YOUR ASSIGNMENT →
From the entries, return every line where the string "verzending" shows up.

Dataset entries:
════
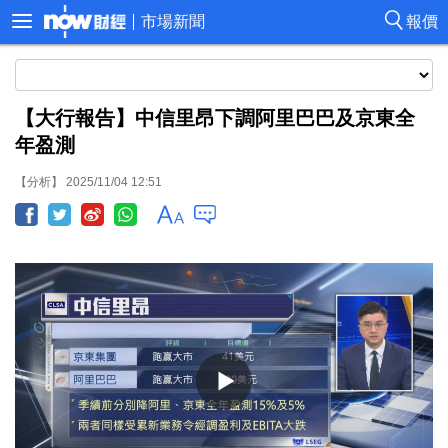
市場新聞
報價
【大行報告】中信里昂下調阿里巴巴及京東全
年盈測
【分析】 2025/11/04 12:51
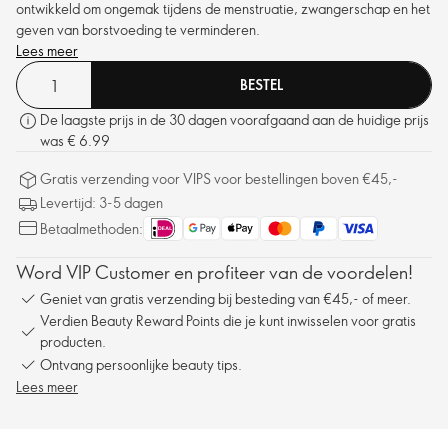
ontwikkeld om ongemak tijdens de menstruatie, zwangerschap en het
geven van borstvoeding te verminderen.
Lees meer
BESTEL
De laagste prijs in de 30 dagen voorafgaand aan de huidige prijs
was € 6.99
Gratis verzending voor VIPS voor bestellingen boven €45,-
Levertijd: 3-5 dagen
Betaalmethoden:
Word VIP Customer en profiteer van de voordelen!
Geniet van gratis verzending bij besteding van €45,- of meer.
Verdien Beauty Reward Points die je kunt inwisselen voor gratis
producten.
Ontvang persoonlijke beauty tips.
Lees meer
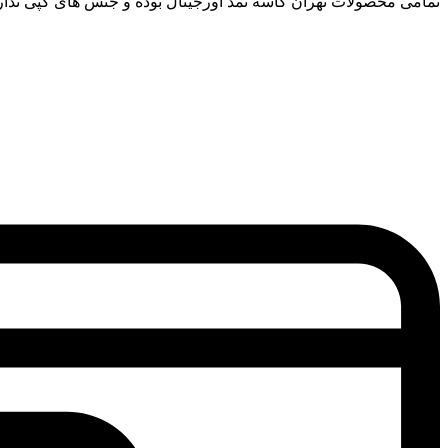
تمامی محصولات تهران کاسه نمد اورجینال بوده و جنس های کپی ندار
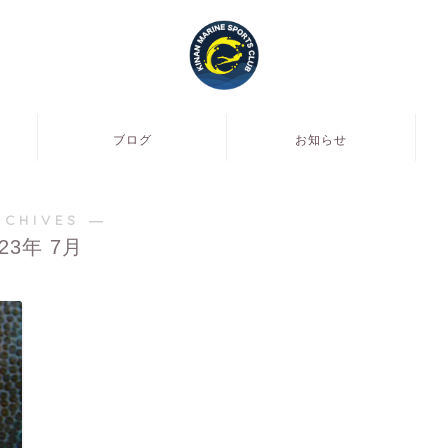
ブログ
お知らせ
RCHIVES ―
023年 7月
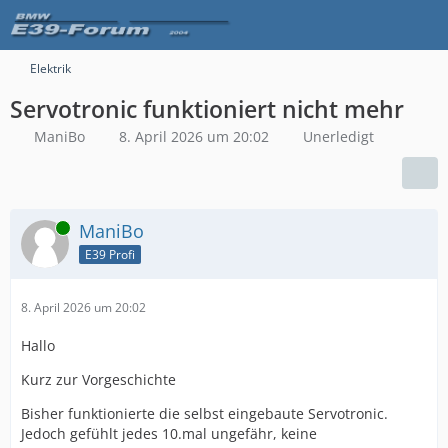
Elektrik
Servotronic funktioniert nicht mehr
ManiBo
8. April 2026 um 20:02
Unerledigt
Online
ManiBo
E39 Profi
8. April 2026 um 20:02
Hallo
Kurz zur Vorgeschichte
Bisher funktionierte die selbst eingebaute Servotronic.
Jedoch gefühlt jedes 10.mal ungefähr, keine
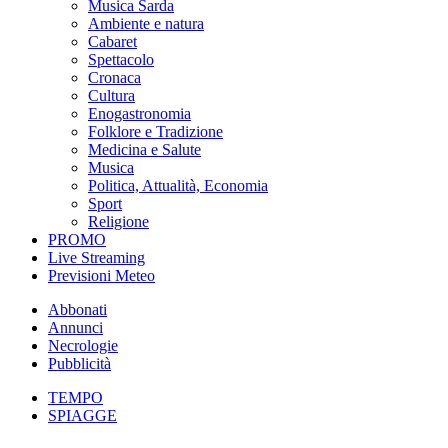
Musica Sarda
Ambiente e natura
Cabaret
Spettacolo
Cronaca
Cultura
Enogastronomia
Folklore e Tradizione
Medicina e Salute
Musica
Politica, Attualità, Economia
Sport
Religione
PROMO
Live Streaming
Previsioni Meteo
Abbonati
Annunci
Necrologie
Pubblicità
TEMPO
SPIAGGE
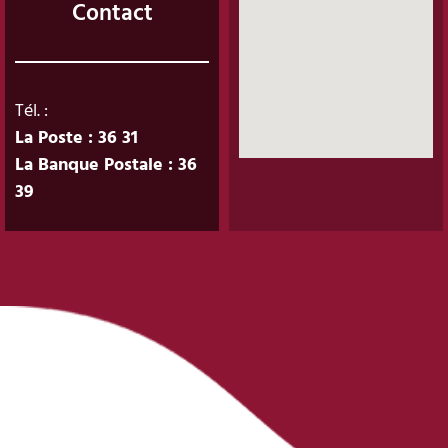
Contact
Tél. :
La Poste : 36 31
La Banque Postale : 36
39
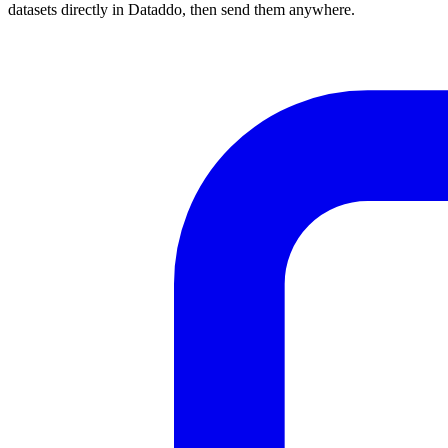
datasets directly in Dataddo, then send them anywhere.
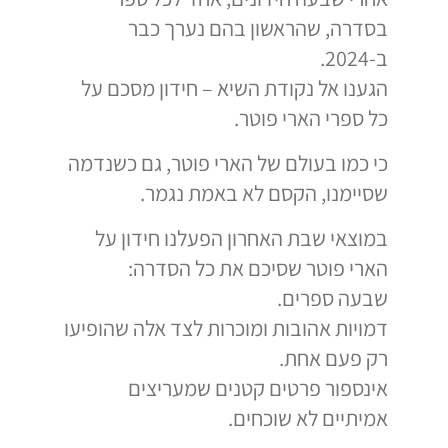
בסדרה, שהראשון בהם נערך כבר
ב-2024.
הגענו אל נקודת השיא – חידון מסכם על
כל ספרי הארי פוטר.
כי כמו בעולם של הארי פוטר, גם כשנדמה
שסיימנו, הקסם לא באמת נגמר.
במוצאי שבת האחרון הפעלנו חידון על
הארי פוטר שסיכם את כל הסדרה:
שבעה ספרים.
דמויות אהובות ומוכרות לצד אלה שהופיעו
רק פעם אחת.
אינספור פרטים קטנים שמעריצים
אמיתיים לא שוכחים.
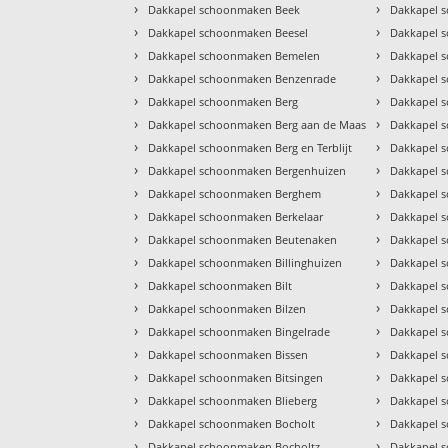
›
›
Dakkapel schoonmaken Beek
Dakkapel 
›
›
Dakkapel schoonmaken Beesel
Dakkapel 
›
›
Dakkapel schoonmaken Bemelen
Dakkapel 
›
›
Dakkapel schoonmaken Benzenrade
Dakkapel 
›
›
Dakkapel schoonmaken Berg
Dakkapel 
›
›
Dakkapel schoonmaken Berg aan de Maas
Dakkapel s
›
›
Dakkapel schoonmaken Berg en Terblijt
Dakkapel 
›
›
Dakkapel schoonmaken Bergenhuizen
Dakkapel 
›
›
Dakkapel schoonmaken Berghem
Dakkapel 
›
›
Dakkapel schoonmaken Berkelaar
Dakkapel 
›
›
Dakkapel schoonmaken Beutenaken
Dakkapel 
›
›
Dakkapel schoonmaken Billinghuizen
Dakkapel 
›
›
Dakkapel schoonmaken Bilt
Dakkapel 
›
›
Dakkapel schoonmaken Bilzen
Dakkapel 
›
›
Dakkapel schoonmaken Bingelrade
Dakkapel 
›
›
Dakkapel schoonmaken Bissen
Dakkapel 
›
›
Dakkapel schoonmaken Bitsingen
Dakkapel 
›
›
Dakkapel schoonmaken Blieberg
Dakkapel 
›
›
Dakkapel schoonmaken Bocholt
Dakkapel 
›
›
Dakkapel schoonmaken Bocholtz
Dakkapel 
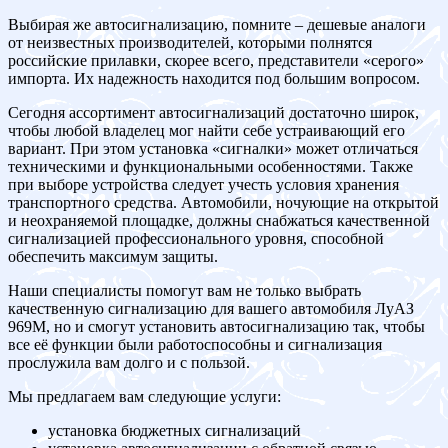
Выбирая же автосигнализацию, помните – дешевые аналоги
от неизвестных производителей, которыми полнятся
российские прилавки, скорее всего, представители «серого»
импорта. Их надежность находится под большим вопросом.
Сегодня ассортимент автосигнализаций достаточно широк,
чтобы любой владелец мог найти себе устраивающий его
вариант. При этом установка «сигналки» может отличаться
техническими и функциональными особенностями. Также
при выборе устройства следует учесть условия хранения
транспортного средства. Автомобили, ночующие на открытой
и неохраняемой площадке, должны снабжаться качественной
сигнализацией профессионального уровня, способной
обеспечить максимум защиты.
Наши специалисты помогут вам не только выбрать
качественную сигнализацию для вашего автомобиля ЛуАЗ
969M, но и смогут установить автосигнализацию так, чтобы
все её функции были работоспособны и сигнализация
прослужила вам долго и с пользой.
Мы предлагаем вам следующие услуги:
установка бюджетных сигнализаций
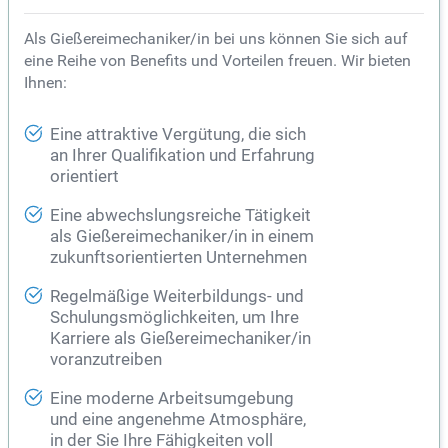
Als Gießereimechaniker/in bei uns können Sie sich auf
eine Reihe von Benefits und Vorteilen freuen. Wir bieten
Ihnen:
Eine attraktive Vergütung, die sich
an Ihrer Qualifikation und Erfahrung
orientiert
Eine abwechslungsreiche Tätigkeit
als Gießereimechaniker/in in einem
zukunftsorientierten Unternehmen
Regelmäßige Weiterbildungs- und
Schulungsmöglichkeiten, um Ihre
Karriere als Gießereimechaniker/in
voranzutreiben
Eine moderne Arbeitsumgebung
und eine angenehme Atmosphäre,
in der Sie Ihre Fähigkeiten voll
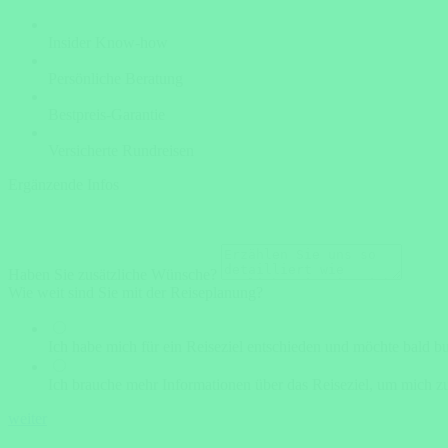
Insider Know-how
Persönliche Beratung
Bestpreis-Garantie
Versicherte Rundreisen
Ergänzende Infos
Haben Sie zusätzliche Wünsche?
Wie weit sind Sie mit der Reiseplanung?
Ich habe mich für ein Reiseziel entschieden und möchte bald b
Ich brauche mehr Informationen über das Reiseziel, um mich zu
weiter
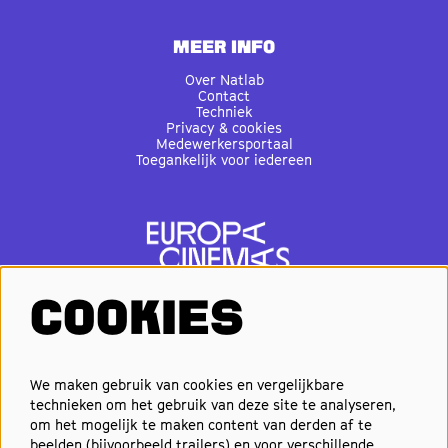
MEER INFO
Over Natlab
Contact
Techniek
Privacy & cookies
Medewerkersportaal
Toegankelijk voor iedereen
COOKIES
VOLG ONS
We maken gebruik van cookies en vergelijkbare
technieken om het gebruik van deze site te analyseren,
om het mogelijk te maken content van derden af te
Elke week de beste films en
beelden (bijvoorbeeld trailers) en voor verschillende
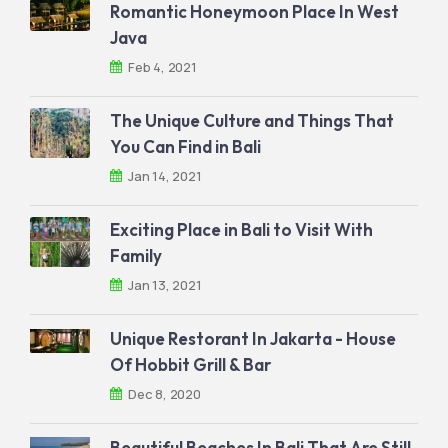
Romantic Honeymoon Place In West
Java
Feb 4, 2021
The Unique Culture and Things That
You Can Find in Bali
Jan 14, 2021
Exciting Place in Bali to Visit With
Family
Jan 13, 2021
Unique Restorant In Jakarta - House
Of Hobbit Grill & Bar
Dec 8, 2020
Beautiful Beaches In Bali That Are Still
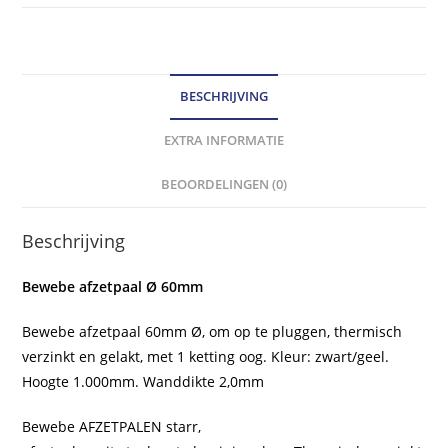
zwart/geel,
1
k.
oog.
BESCHRIJVING
hoeveelheid
EXTRA INFORMATIE
BEOORDELINGEN (0)
Beschrijving
Bewebe afzetpaal Ø 60mm
Bewebe afzetpaal 60mm Ø, om op te pluggen, thermisch
verzinkt en gelakt, met 1 ketting oog. Kleur: zwart/geel.
Hoogte 1.000mm. Wanddikte 2,0mm
Bewebe AFZETPALEN starr,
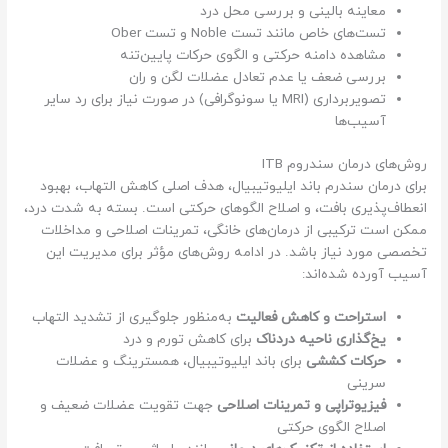
معاینه بالینی و بررسی محل درد
تست‌های خاص مانند تست Noble و تست Ober
مشاهده دامنه حرکتی و الگوی حرکات پایین‌تنه
بررسی ضعف یا عدم تعادل عضلات لگن و ران
تصویربرداری (MRI یا سونوگرافی) در صورت نیاز برای رد سایر
آسیب‌ها
روش‌های درمان سندروم ITB
برای درمان سندرم باند ایلیوتیبیال، هدف اصلی کاهش التهاب، بهبود
انعطاف‌پذیری بافت، و اصلاح الگوهای حرکتی است. بسته به شدت درد،
ممکن است ترکیبی از درمان‌های خانگی، تمرینات اصلاحی و مداخلات
تخصصی مورد نیاز باشد. در ادامه روش‌های مؤثر برای مدیریت این
آسیب آورده شده‌اند:
استراحت و کاهش فعالیت
به‌منظور جلوگیری از تشدید التهاب
یخ‌گذاری ناحیه دردناک
برای کاهش تورم و درد
حرکات کششی
برای باند ایلیوتیبیال، همسترینگ و عضلات
سرینی
فیزیوتراپی و تمرینات اصلاحی
جهت تقویت عضلات ضعیف و
اصلاح الگوی حرکتی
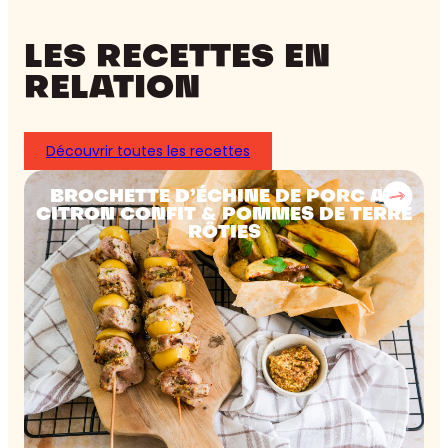
LES RECETTES EN
RELATION
Découvrir toutes les recettes
BROCHETTE D’ÉCHINE DE PORC AU
CITRON CONFIT & POMMES DE TERRE
RÔTIES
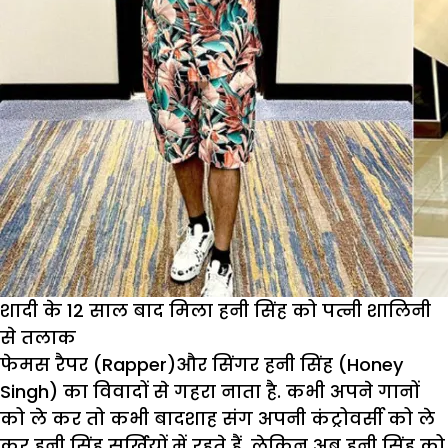
शादी के 12 साल बाद मिला हनी सिंह को पत्नी शालिनी
से तलाक
फेमस रैपर (Rapper)और सिंगर हनी सिंह (Honey
Singh) का विवादों से गहरा नाता है. कभी अपने गानों
को ले कर तो कभी बादशाह संग अपनी कंट्रोवर्सी को ले
कर हनी सिंह सुर्खियों में रहते हैं, लेकिन अब हनी सिंह को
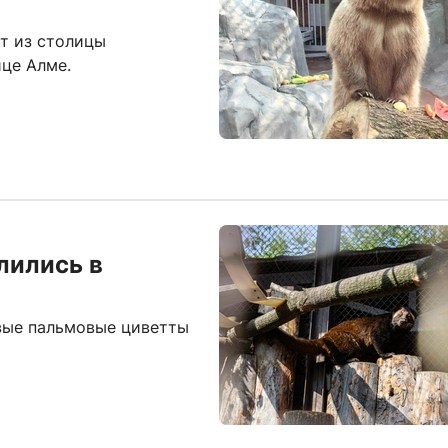
т из столицы
це Алме.
лились в
вые пальмовые циветты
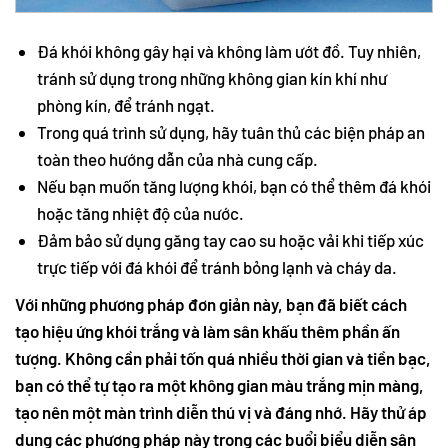
Đá khói không gây hại và không làm ướt đồ. Tuy nhiên,
tránh sử dụng trong những không gian kín khí như
phòng kín, để tránh ngạt.
Trong quá trình sử dụng, hãy tuân thủ các biện pháp an
toàn theo hướng dẫn của nhà cung cấp.
Nếu bạn muốn tăng lượng khói, bạn có thể thêm đá khói
hoặc tăng nhiệt độ của nước.
Đảm bảo sử dụng găng tay cao su hoặc vải khi tiếp xúc
trực tiếp với đá khói để tránh bỏng lạnh và cháy da.
Với những phương pháp đơn giản này, bạn đã biết cách
tạo hiệu ứng khói trắng và làm sân khấu thêm phần ấn
tượng. Không cần phải tốn quá nhiều thời gian và tiền bạc,
bạn có thể tự tạo ra một không gian màu trắng mịn màng,
tạo nên một màn trình diễn thú vị và đáng nhớ. Hãy thử áp
dụng các phương pháp này trong các buổi biểu diễn sân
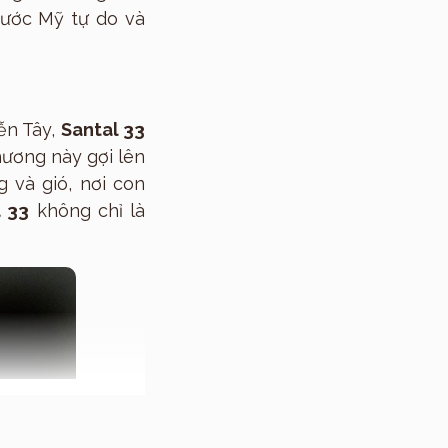
nước Mỹ tự do và
ễn Tây,
Santal 33
hương này gợi lên
 và gió, nơi con
l 33
không chỉ là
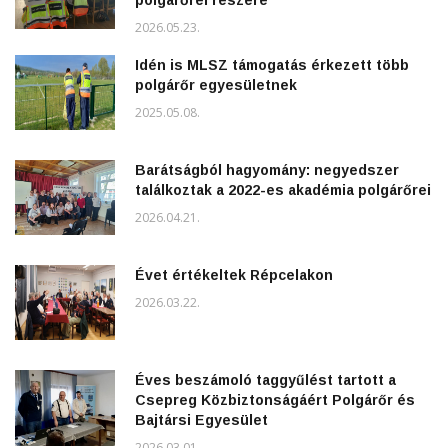
polgárőrei részére
2026.05.23.
Idén is MLSZ támogatás érkezett több
polgárőr egyesületnek
2025.05.08.
Barátságból hagyomány: negyedszer
találkoztak a 2022-es akadémia polgárőrei
2026.04.21.
Évet értékeltek Répcelakon
2026.03.22.
Éves beszámoló taggyűlést tartott a
Csepreg Közbiztonságáért Polgárőr és
Bajtársi Egyesület
2026.03.01.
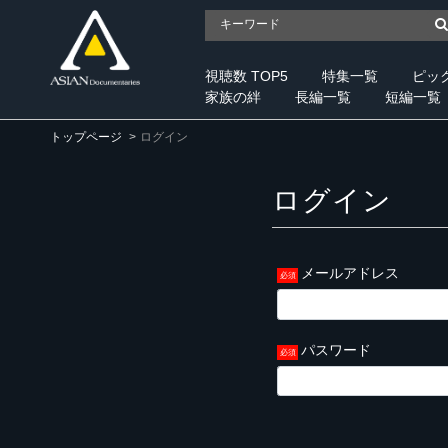
視聴数 TOP5
特集一覧
ピッ
家族の絆
長編一覧
短編一覧
トップページ
ログイン
ログイン
メールアドレス
パスワード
════
REPLY →
Gratis verzending voor VIPS voor bestellingen boven €45,-
Geniet van gratis verzending bij besteding van €45,- of meer.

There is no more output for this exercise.